Incentives vs Bribery

Motivation is managed through the use of incentives. Incentives answer the question, “Why should I?” By managing incentives, we can increase the motivation of students to work hard while working conscientiously.


But incentives must be used correctly, or they can create more problems than they solve. They must be used in conjunction with checking work as it is being done and providing immediate feedback. Otherwise, incentives drive students to work fast and sloppy.


It is, therefore, time for us to learn more about the technology of incentive management. To use incentives effectively, you must have fun. The principle that ties incentives and motivation together is, “No joy, no work.”


Most incentive systems in life are informal. The universal incentive in child rearing and family life is love. Love is both a bond and a motivator. Children who love their parents will often do things to please their parents.


For example, if you ask your twelve-year-old to carry the groceries in from the car, and he or she says, “Okay,” realize that your child has just given you a gift. But that gift is based on solid experience. You have just received a small dividend check from all the love and good times you’ve put into the bank over the years.


Some incentive systems in life are formal. They represent an agreed upon exchange of goods and services. Your paycheck is such an incentive.


But around the house, most of the formal incentive systems that we use as parents are embedded in routines to get the kids to do things that need to be done. The one I remember most clearly from my childhood was “the bedtime routine.” My mother would say, “All right kids, it is 8:30 — time to get ready for bed. Time to wash your face, brush your teeth, and get your pajamas on. As soon as you are in bed, it will be story time. But, lights out at 9:00.” 

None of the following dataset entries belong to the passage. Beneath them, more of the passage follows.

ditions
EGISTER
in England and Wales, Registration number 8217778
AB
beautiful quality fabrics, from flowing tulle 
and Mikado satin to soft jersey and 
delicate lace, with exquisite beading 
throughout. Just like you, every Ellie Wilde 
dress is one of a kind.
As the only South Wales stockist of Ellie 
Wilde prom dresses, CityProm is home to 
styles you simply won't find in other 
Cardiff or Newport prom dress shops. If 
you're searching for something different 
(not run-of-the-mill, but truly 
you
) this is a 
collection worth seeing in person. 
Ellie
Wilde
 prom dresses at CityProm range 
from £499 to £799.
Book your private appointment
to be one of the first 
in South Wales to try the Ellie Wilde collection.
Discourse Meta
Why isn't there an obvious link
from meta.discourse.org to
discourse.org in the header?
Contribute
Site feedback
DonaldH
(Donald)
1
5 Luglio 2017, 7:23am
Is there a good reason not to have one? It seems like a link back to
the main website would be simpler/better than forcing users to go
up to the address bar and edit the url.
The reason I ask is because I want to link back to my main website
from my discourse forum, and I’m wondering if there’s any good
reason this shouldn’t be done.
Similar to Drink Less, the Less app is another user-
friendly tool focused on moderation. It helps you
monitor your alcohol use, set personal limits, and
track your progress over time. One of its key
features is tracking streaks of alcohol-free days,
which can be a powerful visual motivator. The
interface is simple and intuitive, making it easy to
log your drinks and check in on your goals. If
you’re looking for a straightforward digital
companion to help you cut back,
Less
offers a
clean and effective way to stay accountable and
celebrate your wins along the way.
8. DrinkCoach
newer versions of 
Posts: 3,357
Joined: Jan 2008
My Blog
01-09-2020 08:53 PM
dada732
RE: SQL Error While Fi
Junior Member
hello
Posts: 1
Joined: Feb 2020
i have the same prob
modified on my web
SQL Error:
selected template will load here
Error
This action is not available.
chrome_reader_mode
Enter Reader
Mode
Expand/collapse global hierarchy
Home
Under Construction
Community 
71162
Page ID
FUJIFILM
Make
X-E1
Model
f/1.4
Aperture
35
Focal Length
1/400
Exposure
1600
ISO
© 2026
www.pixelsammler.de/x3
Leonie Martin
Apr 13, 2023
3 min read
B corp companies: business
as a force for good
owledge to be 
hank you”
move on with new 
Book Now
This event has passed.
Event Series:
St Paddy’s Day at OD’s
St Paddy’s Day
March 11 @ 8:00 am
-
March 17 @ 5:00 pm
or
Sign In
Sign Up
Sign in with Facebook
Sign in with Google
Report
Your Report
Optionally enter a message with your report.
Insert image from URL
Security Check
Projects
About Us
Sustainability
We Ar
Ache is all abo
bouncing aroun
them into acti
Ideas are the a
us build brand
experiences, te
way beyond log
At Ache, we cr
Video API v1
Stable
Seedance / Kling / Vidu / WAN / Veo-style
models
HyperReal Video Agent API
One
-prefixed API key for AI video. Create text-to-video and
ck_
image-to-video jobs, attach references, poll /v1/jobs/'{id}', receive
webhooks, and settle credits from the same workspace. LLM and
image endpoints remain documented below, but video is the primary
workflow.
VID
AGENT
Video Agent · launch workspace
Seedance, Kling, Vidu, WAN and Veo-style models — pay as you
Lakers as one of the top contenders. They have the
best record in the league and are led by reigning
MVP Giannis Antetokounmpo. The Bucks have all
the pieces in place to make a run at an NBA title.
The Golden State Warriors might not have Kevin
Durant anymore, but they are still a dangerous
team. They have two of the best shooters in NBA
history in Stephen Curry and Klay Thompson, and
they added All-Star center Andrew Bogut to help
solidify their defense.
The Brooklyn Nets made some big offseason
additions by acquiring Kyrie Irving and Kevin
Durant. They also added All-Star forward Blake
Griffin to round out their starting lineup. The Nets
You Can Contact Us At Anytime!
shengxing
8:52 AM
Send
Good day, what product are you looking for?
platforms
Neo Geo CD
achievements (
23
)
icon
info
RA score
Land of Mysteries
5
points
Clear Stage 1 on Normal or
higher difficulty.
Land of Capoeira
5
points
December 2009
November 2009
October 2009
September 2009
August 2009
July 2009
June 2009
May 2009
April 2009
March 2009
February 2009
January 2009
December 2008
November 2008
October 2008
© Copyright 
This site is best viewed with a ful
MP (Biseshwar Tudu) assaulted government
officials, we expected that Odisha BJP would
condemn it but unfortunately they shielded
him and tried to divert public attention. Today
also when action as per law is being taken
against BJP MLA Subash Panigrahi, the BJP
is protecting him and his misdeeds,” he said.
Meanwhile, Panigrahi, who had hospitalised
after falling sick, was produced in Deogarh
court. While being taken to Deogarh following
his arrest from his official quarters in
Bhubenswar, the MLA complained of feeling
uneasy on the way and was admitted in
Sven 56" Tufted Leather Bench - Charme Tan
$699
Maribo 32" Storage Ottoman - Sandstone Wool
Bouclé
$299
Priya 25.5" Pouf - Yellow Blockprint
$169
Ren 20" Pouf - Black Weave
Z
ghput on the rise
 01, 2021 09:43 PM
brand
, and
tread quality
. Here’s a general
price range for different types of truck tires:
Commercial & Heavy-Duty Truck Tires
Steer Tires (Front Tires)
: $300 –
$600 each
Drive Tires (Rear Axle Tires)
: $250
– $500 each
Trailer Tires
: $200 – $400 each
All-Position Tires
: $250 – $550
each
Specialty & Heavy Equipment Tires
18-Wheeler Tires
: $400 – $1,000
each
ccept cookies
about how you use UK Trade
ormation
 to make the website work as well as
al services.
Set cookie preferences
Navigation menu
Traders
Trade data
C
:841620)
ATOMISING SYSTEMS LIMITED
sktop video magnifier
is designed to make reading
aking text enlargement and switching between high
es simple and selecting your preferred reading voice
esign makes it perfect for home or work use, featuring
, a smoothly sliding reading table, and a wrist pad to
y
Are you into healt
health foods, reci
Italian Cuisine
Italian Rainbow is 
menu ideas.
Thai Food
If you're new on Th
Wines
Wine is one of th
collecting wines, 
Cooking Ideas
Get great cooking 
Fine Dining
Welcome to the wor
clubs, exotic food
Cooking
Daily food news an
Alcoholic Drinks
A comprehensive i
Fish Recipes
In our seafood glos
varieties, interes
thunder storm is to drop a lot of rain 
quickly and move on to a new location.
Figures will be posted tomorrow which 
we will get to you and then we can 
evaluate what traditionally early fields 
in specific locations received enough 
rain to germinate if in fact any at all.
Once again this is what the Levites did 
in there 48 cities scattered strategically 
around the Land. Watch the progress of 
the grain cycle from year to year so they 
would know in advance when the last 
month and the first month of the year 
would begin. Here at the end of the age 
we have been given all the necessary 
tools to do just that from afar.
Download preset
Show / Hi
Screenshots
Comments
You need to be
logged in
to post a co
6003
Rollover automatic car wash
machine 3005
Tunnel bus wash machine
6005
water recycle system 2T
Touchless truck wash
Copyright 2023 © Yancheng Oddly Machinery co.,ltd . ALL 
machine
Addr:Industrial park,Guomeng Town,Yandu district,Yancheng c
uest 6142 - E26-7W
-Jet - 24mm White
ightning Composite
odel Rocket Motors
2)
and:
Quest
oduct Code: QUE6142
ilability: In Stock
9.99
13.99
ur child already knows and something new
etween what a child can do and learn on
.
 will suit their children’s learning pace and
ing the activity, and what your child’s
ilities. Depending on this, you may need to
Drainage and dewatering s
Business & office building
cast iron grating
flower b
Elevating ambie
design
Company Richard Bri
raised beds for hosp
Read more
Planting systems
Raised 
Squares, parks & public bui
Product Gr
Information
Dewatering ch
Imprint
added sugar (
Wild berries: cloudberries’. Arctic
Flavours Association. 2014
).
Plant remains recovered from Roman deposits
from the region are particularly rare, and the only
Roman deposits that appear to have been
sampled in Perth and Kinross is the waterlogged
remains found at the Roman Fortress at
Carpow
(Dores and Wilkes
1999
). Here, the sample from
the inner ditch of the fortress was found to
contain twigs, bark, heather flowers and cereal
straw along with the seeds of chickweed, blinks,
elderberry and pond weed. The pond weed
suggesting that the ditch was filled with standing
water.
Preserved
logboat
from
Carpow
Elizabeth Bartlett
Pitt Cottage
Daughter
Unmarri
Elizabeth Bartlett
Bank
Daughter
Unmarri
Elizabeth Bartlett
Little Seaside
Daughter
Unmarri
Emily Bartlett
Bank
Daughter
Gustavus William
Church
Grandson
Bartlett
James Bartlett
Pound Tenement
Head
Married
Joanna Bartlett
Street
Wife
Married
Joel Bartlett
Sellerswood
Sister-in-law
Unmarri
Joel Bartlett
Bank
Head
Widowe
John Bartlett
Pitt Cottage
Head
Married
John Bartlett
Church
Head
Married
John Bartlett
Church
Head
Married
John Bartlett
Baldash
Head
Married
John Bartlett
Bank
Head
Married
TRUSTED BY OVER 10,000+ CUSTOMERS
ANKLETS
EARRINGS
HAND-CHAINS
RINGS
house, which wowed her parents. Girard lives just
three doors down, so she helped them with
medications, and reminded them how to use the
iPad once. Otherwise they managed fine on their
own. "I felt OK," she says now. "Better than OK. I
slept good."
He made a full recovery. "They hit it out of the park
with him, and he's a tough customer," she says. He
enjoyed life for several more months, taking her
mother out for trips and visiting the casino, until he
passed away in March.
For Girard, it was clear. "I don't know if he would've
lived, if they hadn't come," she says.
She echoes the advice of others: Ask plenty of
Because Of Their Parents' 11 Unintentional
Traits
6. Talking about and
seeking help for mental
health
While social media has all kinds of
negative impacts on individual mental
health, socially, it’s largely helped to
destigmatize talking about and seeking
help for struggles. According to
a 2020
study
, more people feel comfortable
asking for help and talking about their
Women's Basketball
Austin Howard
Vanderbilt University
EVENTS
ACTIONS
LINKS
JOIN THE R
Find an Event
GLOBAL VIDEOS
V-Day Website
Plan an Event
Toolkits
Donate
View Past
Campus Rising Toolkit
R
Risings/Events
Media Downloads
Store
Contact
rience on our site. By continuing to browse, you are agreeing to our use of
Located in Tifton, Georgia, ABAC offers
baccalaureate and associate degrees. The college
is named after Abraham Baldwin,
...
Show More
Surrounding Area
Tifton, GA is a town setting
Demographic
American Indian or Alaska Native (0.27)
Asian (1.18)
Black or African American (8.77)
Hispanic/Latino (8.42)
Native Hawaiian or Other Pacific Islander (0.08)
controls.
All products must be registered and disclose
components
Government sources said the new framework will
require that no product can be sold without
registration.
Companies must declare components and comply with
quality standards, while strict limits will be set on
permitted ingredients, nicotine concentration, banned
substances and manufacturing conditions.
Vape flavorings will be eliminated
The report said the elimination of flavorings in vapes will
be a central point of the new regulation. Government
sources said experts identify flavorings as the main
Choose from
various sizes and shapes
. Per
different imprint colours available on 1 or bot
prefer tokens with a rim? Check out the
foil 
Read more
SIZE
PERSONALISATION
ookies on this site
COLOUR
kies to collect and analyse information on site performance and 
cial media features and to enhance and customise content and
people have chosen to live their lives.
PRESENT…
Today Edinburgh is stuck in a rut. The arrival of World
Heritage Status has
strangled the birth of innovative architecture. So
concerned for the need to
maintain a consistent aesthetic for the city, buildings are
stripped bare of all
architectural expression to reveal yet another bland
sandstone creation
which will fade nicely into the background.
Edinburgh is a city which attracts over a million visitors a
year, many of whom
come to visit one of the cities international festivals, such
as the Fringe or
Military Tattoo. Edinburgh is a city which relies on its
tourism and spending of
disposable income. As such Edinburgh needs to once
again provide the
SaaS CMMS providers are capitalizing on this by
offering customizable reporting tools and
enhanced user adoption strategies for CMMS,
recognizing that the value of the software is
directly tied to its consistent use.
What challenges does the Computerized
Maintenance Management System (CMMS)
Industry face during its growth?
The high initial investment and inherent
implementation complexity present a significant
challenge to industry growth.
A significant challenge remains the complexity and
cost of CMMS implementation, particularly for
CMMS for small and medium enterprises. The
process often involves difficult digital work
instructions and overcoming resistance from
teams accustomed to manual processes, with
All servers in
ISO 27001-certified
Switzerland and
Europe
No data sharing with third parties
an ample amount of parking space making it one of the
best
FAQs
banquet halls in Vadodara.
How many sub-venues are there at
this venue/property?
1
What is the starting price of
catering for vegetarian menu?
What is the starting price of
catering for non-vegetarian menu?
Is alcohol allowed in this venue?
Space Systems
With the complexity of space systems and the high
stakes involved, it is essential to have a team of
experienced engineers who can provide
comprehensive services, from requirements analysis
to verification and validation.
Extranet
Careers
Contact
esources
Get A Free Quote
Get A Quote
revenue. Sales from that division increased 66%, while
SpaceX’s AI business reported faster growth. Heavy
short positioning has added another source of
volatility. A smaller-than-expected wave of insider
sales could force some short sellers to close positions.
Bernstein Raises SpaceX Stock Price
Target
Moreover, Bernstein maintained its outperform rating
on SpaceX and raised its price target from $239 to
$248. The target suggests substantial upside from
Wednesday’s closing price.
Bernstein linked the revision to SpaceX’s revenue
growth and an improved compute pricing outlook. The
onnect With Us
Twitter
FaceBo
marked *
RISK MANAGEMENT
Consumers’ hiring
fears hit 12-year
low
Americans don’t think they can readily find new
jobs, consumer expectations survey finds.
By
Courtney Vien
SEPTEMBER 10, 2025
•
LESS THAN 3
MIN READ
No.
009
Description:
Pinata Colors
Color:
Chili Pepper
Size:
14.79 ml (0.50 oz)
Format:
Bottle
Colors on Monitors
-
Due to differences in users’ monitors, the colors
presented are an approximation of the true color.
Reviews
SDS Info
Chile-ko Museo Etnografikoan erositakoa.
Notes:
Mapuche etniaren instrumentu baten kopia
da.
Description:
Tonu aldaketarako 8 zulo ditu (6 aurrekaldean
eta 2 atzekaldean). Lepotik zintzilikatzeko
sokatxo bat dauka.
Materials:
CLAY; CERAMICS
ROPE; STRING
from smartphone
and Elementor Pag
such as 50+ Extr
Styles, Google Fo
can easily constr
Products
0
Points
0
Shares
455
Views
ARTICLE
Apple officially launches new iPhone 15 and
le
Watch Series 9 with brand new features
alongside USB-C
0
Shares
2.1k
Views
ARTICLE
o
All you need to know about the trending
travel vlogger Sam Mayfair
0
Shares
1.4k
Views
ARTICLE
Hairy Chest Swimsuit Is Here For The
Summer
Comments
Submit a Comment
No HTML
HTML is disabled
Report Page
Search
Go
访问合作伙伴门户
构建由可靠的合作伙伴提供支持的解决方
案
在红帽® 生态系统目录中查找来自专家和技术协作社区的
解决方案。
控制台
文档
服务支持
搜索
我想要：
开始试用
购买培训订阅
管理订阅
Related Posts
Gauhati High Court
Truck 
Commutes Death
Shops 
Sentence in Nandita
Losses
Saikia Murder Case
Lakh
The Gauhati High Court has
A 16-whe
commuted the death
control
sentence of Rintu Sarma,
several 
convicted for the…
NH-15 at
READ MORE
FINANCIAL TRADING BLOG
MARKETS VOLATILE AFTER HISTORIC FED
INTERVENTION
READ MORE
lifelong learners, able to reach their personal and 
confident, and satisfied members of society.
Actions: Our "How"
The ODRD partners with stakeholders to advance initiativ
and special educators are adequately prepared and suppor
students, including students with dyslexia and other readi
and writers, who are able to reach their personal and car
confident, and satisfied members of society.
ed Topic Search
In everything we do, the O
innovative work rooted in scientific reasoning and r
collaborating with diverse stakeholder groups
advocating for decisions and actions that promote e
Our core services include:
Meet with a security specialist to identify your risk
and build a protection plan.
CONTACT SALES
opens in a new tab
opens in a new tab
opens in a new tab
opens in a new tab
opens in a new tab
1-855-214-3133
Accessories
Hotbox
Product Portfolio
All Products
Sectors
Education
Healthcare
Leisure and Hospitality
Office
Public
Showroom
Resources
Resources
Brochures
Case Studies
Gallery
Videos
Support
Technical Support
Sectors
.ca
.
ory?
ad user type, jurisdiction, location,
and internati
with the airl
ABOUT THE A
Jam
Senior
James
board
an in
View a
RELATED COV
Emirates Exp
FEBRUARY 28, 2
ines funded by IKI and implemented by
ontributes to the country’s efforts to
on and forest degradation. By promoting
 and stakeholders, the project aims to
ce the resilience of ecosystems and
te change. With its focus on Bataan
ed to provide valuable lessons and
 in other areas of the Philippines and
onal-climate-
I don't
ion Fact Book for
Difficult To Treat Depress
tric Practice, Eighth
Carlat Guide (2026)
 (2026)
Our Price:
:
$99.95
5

As you can see, the terms of the arrangement were no mystery. The faster we moved, the more time we had for snuggles and stories. Formal incentives and informal incentives work together. No matter what the formal incentive, we always try harder for someone we love.


Due to the overuse of formal incentives in classrooms during the past several decades, educators have become understandably concerned about “bribery.” We have become wary of the overuse of points, tokens, treats, and meaningless rewards. Many teachers have overgeneralized, however, to the point where they consider all incentives to be bribes. In order to avoid throwing the baby out with the bath water, we need to examine the appropriate and inappropriate use of formal incentives. Within this context, it is helpful to categorize formal incentives as either proactive or reactive.


proactive incentive system is an exchange that is established in advance. These exchanges are typically innocuous, every-day events. Effective parents and teachers have always been instinctive incentive managers. They have a knack for pairing treats with chores in order to get work done. Here are some time-honored examples:



You have to finish your homework before you can watch TV.
You have to practice your piano before you can go out and play.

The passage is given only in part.